Collected data:
___
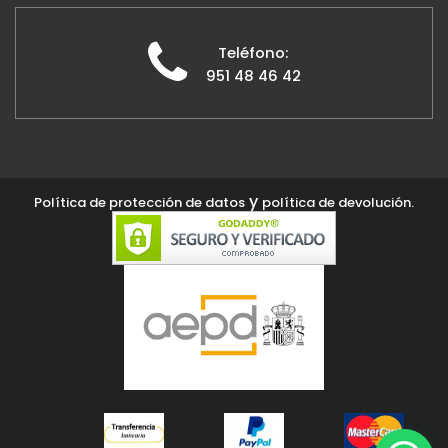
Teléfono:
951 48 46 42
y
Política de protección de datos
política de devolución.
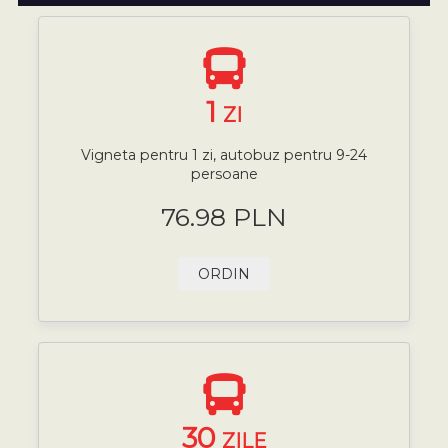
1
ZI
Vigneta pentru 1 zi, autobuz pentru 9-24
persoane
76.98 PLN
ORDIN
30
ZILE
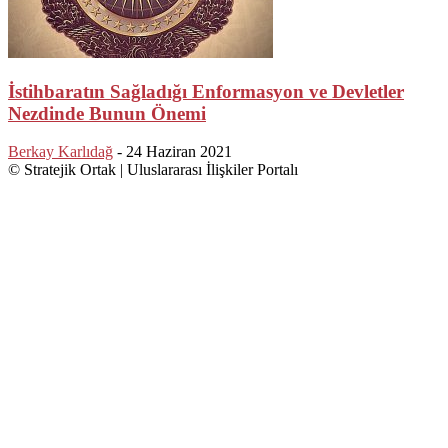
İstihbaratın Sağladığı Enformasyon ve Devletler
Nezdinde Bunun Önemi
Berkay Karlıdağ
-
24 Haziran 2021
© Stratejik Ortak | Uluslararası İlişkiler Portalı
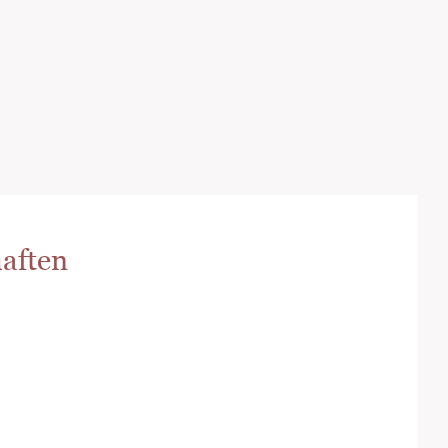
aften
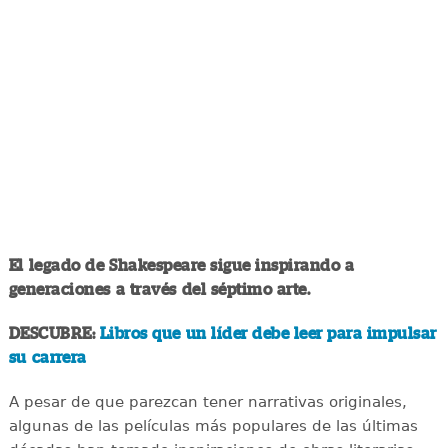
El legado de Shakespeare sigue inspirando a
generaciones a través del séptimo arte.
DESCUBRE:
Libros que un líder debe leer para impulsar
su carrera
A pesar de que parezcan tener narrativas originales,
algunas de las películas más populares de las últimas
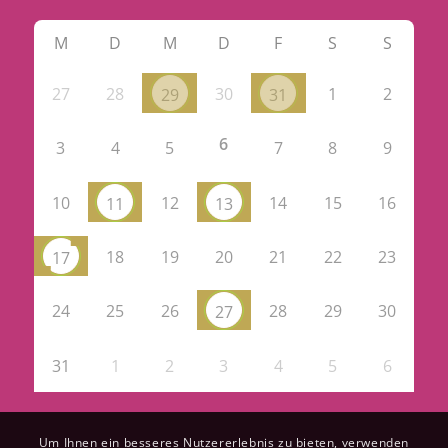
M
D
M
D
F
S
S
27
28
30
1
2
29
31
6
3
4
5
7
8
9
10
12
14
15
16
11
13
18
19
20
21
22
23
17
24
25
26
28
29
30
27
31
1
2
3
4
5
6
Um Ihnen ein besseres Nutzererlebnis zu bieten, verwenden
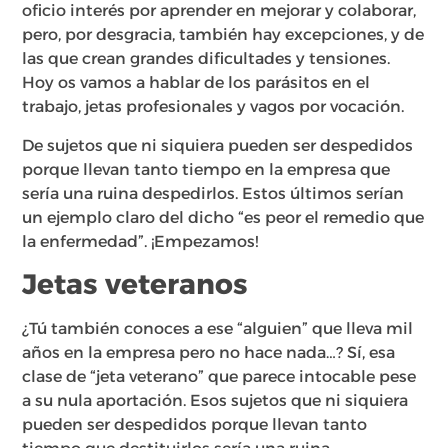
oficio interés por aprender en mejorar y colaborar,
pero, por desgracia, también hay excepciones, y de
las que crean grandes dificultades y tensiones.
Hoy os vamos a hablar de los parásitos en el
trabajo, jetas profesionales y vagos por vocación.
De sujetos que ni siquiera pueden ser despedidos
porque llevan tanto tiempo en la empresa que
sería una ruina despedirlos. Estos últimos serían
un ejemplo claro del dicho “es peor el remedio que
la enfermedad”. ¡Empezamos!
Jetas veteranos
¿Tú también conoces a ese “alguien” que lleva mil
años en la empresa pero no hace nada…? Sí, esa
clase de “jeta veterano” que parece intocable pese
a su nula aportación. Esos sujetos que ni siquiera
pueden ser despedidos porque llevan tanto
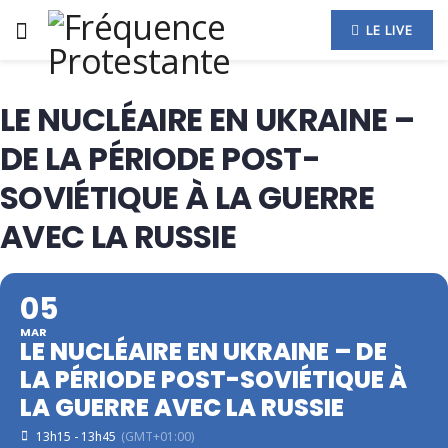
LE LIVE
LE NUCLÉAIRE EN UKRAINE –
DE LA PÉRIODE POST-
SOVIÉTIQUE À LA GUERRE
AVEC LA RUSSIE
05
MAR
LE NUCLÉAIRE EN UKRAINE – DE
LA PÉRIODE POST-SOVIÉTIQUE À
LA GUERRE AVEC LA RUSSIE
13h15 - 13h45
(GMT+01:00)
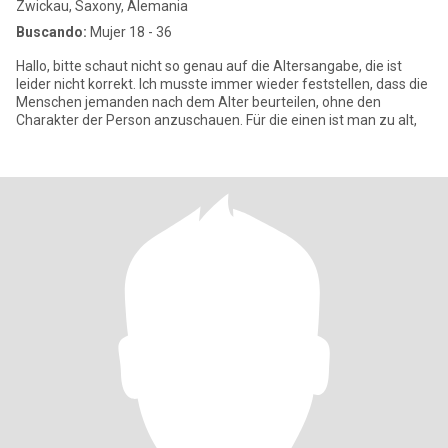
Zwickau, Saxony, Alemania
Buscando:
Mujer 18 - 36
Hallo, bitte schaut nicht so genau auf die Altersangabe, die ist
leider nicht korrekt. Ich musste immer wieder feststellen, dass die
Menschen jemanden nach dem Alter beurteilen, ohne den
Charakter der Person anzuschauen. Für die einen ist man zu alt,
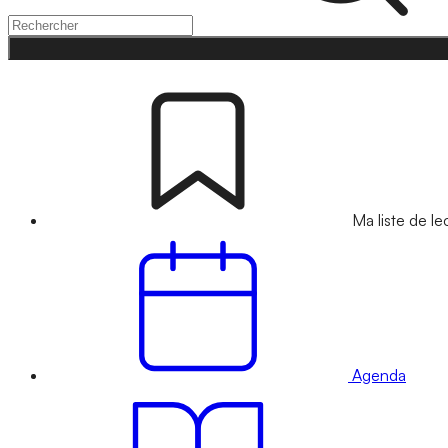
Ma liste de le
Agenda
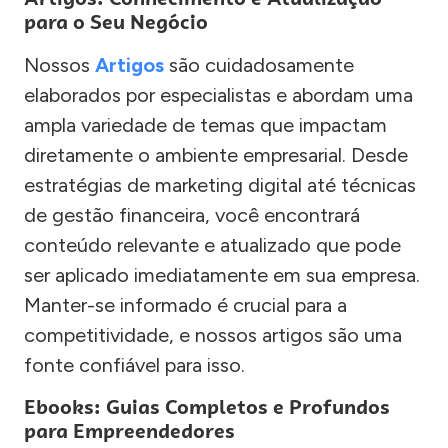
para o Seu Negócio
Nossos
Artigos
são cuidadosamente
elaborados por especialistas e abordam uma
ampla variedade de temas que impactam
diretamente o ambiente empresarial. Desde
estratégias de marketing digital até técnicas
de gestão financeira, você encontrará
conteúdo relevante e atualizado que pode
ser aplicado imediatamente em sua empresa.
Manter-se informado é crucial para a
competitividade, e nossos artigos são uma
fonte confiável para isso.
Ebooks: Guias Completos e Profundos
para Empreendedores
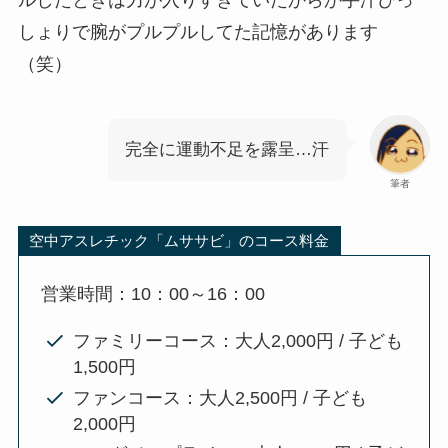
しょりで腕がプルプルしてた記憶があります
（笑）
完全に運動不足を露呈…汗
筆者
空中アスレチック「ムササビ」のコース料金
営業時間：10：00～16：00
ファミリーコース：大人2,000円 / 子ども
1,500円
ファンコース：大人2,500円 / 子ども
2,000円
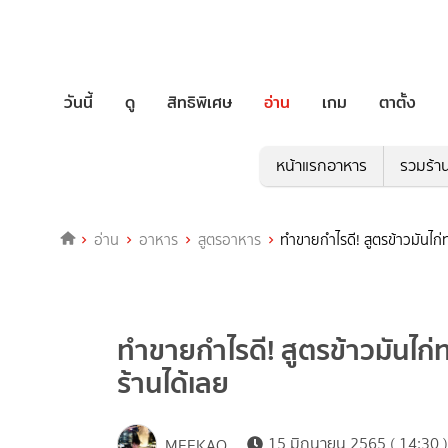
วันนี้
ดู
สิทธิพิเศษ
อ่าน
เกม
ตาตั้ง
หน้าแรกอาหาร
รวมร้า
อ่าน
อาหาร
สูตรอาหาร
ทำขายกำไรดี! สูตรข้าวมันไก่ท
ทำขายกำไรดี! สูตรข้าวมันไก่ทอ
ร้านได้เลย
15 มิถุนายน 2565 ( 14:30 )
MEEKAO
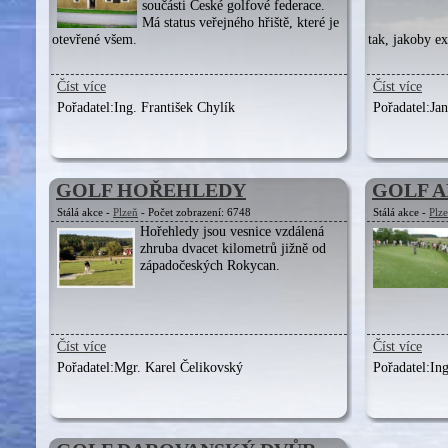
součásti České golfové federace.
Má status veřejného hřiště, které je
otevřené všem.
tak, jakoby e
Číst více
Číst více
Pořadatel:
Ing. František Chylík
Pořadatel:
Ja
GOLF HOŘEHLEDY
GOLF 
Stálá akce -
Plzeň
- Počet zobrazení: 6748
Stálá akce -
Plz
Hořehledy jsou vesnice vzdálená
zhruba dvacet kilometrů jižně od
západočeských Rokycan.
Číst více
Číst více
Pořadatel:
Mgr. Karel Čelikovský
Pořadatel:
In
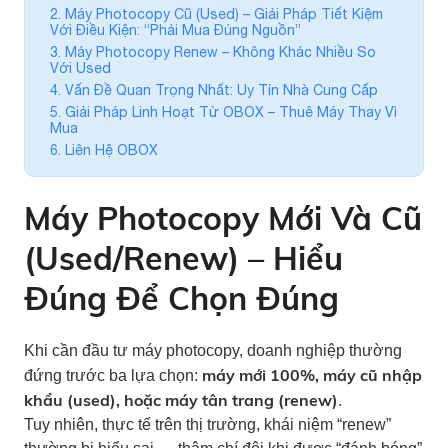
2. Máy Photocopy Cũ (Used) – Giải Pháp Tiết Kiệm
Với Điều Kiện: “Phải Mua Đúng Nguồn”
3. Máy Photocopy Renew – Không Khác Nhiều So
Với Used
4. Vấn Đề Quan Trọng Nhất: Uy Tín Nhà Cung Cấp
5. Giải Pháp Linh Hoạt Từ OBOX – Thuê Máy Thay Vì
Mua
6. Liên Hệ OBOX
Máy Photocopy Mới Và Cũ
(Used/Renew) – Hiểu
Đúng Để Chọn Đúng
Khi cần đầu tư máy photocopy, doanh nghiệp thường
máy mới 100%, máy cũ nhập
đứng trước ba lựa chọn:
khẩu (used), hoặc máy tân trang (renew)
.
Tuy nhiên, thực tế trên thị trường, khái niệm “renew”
___
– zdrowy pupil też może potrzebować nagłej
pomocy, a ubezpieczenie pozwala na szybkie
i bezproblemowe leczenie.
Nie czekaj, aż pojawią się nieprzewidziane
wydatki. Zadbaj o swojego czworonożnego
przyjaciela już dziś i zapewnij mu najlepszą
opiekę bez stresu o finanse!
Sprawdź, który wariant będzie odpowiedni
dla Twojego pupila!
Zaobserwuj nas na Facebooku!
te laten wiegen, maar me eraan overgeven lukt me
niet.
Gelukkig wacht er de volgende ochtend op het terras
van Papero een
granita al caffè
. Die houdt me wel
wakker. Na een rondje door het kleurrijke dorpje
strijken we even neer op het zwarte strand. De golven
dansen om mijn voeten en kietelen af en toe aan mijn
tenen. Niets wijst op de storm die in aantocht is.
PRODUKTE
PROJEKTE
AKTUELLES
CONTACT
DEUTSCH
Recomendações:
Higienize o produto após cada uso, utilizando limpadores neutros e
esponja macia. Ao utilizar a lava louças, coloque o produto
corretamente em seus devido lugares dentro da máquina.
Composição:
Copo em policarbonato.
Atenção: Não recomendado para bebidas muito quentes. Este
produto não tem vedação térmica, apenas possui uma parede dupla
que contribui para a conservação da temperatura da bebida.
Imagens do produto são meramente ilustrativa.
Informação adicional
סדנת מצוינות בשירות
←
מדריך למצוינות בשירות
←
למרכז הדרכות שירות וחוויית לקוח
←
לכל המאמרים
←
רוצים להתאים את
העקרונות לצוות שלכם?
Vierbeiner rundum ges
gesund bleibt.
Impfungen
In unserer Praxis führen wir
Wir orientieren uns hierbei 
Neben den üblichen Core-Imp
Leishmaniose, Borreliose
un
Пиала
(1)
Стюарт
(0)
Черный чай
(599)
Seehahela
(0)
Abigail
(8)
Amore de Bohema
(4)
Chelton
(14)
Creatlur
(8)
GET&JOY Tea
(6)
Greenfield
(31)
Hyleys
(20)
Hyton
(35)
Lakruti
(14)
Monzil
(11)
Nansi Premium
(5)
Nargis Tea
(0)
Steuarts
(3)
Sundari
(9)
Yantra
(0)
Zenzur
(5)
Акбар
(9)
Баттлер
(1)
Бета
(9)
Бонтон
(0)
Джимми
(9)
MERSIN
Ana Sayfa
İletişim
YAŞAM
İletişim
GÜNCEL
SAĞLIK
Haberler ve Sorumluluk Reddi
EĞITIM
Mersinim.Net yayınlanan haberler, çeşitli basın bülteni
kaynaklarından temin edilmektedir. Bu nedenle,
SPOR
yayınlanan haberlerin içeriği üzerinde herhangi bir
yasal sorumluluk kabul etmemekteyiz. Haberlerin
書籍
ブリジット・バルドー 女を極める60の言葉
___
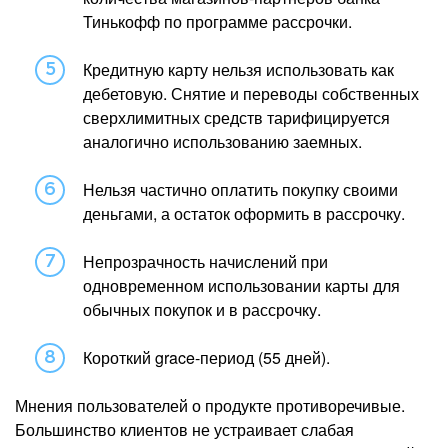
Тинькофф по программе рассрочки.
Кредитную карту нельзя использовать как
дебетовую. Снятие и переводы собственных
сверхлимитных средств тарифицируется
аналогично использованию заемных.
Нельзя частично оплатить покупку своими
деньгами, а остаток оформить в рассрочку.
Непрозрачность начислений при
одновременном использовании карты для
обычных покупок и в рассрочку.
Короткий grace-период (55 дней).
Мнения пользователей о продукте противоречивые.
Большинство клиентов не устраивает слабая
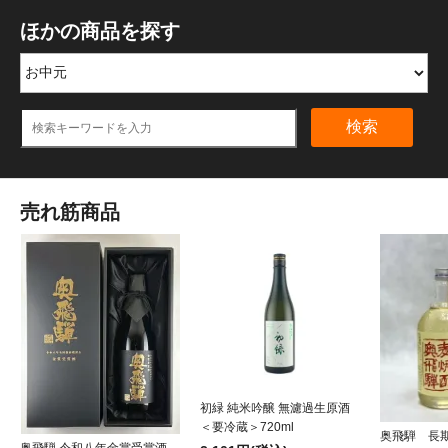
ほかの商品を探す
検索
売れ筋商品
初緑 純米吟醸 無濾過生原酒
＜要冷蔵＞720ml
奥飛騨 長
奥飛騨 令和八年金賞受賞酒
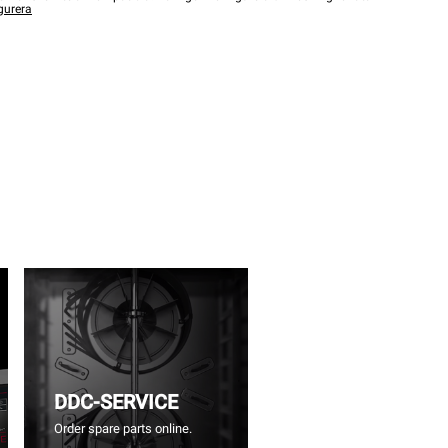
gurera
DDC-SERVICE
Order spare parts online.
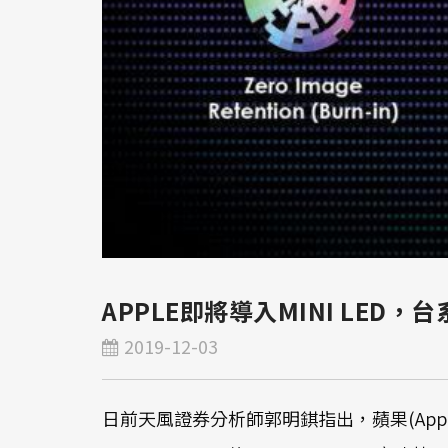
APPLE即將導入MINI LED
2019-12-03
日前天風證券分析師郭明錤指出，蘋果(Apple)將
___
Directions for this task: Only the lines above that include the word "OBOX" belong in the answer; copy each one.

Answer space:
5. Giải Pháp Linh Hoạt Từ OBOX – Thuê Máy Thay Vì
6. Liên Hệ OBOX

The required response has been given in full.